━━━ The data

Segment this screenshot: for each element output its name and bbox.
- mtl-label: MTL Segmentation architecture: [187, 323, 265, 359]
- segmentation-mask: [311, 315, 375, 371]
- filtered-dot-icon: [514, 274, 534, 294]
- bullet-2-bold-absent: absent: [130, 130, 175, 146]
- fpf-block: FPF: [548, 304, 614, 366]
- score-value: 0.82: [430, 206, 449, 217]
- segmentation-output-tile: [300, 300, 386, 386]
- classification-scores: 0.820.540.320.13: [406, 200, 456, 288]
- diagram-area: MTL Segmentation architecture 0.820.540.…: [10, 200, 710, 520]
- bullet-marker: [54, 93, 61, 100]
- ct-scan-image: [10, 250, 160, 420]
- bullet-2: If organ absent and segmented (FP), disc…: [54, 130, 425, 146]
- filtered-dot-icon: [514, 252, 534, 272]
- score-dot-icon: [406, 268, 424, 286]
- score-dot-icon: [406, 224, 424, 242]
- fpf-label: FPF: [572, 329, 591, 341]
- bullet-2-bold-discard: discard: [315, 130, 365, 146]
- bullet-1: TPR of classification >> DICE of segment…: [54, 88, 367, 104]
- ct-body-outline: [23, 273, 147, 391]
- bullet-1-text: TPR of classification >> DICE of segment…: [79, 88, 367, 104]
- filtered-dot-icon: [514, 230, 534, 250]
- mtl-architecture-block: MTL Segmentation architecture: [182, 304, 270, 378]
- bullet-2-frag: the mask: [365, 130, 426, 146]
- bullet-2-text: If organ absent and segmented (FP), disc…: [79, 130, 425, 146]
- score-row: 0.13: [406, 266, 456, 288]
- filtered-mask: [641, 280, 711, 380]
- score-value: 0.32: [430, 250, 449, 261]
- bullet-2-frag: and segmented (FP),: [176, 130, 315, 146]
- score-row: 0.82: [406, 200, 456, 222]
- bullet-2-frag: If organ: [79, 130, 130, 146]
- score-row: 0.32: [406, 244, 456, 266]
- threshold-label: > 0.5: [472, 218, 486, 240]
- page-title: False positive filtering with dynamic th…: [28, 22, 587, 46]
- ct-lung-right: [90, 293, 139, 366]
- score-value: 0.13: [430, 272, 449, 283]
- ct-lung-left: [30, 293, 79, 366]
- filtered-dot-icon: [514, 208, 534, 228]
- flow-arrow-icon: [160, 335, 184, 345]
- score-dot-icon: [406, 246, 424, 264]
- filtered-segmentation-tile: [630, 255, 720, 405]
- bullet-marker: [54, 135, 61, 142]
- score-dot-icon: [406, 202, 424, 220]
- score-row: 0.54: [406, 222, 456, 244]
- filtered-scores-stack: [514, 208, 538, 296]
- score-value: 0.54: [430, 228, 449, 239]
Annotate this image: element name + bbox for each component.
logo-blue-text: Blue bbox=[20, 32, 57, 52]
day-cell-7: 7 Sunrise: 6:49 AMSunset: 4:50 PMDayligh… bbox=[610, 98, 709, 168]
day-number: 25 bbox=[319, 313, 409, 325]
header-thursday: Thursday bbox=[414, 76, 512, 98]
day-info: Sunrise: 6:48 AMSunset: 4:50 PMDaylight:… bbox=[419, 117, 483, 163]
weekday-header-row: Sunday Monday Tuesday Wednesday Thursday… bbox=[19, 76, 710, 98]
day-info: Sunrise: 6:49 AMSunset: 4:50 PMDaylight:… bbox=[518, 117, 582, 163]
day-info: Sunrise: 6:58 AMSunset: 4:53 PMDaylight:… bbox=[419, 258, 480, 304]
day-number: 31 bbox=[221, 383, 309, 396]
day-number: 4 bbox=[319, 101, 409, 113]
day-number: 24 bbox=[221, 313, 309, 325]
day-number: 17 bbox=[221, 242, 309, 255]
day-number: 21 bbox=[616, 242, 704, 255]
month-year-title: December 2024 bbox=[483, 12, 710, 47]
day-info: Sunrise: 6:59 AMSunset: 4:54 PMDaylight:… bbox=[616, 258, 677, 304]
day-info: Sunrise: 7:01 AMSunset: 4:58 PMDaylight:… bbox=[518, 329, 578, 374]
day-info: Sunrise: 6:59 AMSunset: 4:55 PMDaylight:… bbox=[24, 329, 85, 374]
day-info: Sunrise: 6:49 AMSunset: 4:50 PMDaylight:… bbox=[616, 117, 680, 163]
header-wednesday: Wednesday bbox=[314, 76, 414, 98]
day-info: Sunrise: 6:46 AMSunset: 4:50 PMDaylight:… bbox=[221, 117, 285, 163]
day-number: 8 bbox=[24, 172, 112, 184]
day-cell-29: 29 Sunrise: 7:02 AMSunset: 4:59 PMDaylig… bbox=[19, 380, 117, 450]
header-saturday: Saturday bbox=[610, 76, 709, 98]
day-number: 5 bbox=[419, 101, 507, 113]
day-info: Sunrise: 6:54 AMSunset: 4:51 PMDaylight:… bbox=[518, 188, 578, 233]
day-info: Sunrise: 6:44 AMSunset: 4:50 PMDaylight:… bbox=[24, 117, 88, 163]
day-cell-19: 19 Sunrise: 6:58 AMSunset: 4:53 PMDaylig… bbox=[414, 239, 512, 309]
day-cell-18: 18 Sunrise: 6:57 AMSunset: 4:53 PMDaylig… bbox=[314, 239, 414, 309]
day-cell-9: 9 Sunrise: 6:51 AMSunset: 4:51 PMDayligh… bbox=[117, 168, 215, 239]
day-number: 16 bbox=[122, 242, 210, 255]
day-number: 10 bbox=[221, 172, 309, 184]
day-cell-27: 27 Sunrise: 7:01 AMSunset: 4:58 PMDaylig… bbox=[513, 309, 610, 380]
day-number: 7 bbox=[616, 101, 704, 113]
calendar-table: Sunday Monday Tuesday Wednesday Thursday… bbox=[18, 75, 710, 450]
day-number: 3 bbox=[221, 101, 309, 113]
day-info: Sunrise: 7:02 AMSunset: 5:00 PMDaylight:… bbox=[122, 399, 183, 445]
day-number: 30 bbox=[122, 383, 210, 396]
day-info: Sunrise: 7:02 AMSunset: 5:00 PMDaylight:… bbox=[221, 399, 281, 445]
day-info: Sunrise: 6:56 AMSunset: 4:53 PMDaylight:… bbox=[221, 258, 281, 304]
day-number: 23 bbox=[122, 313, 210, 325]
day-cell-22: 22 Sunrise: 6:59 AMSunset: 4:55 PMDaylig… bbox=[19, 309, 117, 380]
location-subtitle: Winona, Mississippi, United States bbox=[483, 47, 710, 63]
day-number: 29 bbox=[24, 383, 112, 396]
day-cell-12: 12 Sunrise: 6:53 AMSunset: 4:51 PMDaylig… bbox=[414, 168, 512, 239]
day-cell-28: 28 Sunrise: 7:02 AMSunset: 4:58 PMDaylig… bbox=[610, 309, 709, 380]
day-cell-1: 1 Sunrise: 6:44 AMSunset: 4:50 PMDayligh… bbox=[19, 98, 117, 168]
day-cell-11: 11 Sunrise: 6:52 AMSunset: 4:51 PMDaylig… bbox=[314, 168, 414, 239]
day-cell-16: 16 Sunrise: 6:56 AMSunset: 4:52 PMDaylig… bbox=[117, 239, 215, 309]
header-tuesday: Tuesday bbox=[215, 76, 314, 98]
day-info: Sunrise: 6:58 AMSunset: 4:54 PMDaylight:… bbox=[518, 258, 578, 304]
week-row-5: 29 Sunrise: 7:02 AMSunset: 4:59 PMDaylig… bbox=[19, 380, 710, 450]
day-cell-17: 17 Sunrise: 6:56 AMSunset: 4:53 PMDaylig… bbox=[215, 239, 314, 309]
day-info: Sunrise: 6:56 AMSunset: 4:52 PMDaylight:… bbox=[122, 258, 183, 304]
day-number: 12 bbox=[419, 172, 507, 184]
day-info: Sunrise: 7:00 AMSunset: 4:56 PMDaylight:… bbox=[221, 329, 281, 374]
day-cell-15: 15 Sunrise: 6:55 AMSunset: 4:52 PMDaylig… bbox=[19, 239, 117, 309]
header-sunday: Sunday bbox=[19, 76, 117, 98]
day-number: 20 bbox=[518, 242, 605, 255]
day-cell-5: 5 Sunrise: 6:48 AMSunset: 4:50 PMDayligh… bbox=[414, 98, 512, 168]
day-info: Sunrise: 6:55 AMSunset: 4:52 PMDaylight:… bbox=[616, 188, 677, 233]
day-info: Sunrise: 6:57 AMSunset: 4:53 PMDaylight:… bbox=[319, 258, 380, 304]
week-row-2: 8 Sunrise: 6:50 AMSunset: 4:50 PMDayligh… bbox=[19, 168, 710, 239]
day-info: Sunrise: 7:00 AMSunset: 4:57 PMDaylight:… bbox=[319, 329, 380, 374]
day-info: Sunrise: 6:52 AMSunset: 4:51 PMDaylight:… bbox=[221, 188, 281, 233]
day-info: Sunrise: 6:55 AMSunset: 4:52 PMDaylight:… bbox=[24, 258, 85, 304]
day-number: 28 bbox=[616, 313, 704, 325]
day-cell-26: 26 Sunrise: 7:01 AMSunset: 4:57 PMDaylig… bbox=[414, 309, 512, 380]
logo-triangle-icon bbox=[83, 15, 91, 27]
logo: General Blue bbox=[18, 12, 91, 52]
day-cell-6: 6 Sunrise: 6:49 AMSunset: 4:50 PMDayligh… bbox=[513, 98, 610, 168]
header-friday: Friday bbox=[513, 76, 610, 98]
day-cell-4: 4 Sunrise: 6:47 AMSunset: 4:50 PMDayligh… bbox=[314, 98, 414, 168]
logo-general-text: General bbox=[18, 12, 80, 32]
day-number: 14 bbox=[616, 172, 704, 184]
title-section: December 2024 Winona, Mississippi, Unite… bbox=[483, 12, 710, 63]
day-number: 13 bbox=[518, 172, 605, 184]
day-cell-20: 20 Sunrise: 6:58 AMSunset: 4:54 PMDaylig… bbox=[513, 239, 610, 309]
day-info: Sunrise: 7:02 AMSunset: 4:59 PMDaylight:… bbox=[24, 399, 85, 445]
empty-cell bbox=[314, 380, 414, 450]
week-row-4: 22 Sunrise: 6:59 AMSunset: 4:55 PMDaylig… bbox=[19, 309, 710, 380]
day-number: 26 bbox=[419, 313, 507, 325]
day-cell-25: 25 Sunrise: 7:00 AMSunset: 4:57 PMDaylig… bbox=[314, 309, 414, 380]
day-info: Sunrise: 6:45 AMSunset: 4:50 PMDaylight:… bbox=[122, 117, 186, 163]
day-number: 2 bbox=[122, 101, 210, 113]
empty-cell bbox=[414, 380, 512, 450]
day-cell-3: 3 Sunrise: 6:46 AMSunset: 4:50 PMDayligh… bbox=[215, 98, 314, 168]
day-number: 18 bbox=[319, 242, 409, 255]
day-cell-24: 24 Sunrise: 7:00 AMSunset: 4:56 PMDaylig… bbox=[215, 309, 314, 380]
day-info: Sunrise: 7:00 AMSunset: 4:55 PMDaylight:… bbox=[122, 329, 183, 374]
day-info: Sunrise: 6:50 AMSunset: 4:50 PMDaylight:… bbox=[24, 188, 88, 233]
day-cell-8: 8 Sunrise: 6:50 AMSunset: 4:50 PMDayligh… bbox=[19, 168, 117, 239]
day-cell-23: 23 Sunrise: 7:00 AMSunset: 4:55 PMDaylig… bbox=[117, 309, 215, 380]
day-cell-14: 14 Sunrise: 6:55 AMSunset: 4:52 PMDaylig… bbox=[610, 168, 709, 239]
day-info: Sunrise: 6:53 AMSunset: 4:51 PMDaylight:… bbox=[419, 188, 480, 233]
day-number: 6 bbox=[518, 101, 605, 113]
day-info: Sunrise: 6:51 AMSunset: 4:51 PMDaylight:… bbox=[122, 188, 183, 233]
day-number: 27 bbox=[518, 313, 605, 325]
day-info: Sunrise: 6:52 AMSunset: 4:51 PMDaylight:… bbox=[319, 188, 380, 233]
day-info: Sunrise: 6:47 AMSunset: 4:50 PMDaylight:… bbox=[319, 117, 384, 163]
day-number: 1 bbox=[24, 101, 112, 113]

━━━━━━

Your answer should consist of each line above in which "output" appears.

◆ **The completed task**:
Segment this screenshot: for each element output its name and bbox.
- segmentation-output-tile: [300, 300, 386, 386]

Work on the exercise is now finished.